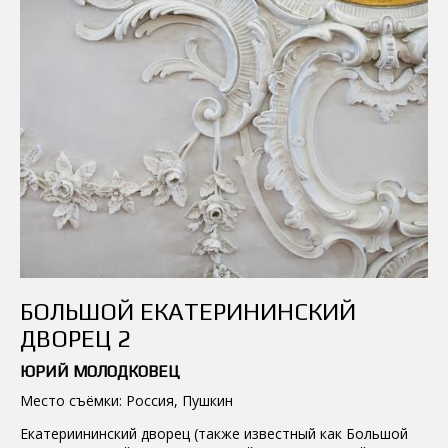
БОЛЬШОЙ ЕКАТЕРИНИНСКИЙ
ДВОРЕЦ 2
ЮРИЙ МОЛОДКОВЕЦ
Место съёмки: Россия, Пушкин
Екатериининский дворец (также известный как Большой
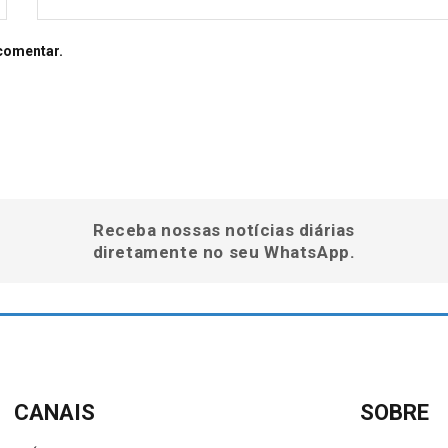
comentar.
Receba nossas notícias diárias
diretamente no seu WhatsApp.
CANAIS
SOBRE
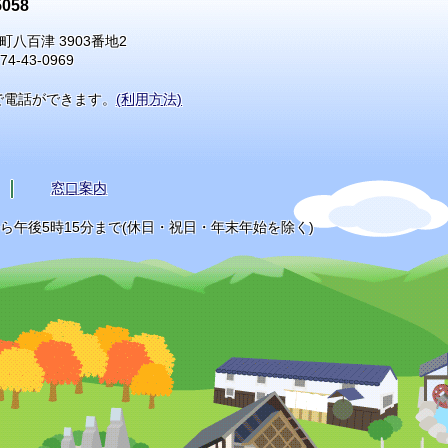
058
町八百津 3903番地2
74-43-0969
で電話ができます。
(利用方法)
窓口案内
から午後5時15分まで(休日・祝日・年末年始を除く)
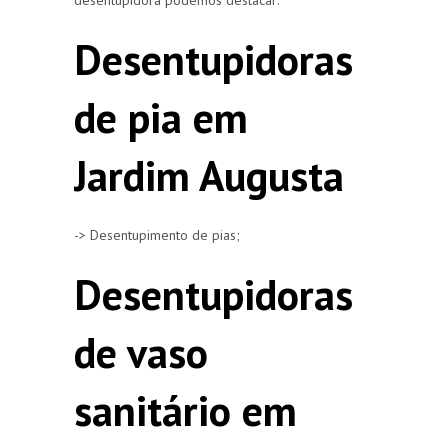
Desentupidoras
de pia em
Jardim Augusta
-> Desentupimento de pias;
Desentupidoras
de vaso
sanitário em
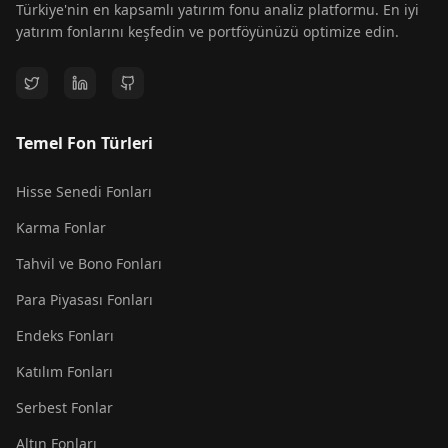
Türkiye'nin en kapsamlı yatırım fonu analiz platformu. En iyi
yatırım fonlarını keşfedin ve portföyünüzü optimize edin.
Temel Fon Türleri
Hisse Senedi Fonları
Karma Fonlar
Tahvil ve Bono Fonları
Para Piyasası Fonları
Endeks Fonları
Katılım Fonları
Serbest Fonlar
Altın Fonları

# # #

The line that contains "-> Desentupimento de pias;" begins the range and the last line of the entries ends it; print that range exactly, without pictures.

*Expected answer:*
-> Desentupimento de pias;
Desentupidoras
de vaso
sanitário em
Türkiye'nin en kapsamlı yatırım fonu analiz platformu. En iyi
yatırım fonlarını keşfedin ve portföyünüzü optimize edin.
Temel Fon Türleri
Hisse Senedi Fonları
Karma Fonlar
Tahvil ve Bono Fonları
Para Piyasası Fonları
Endeks Fonları
Katılım Fonları
Serbest Fonlar
Altın Fonları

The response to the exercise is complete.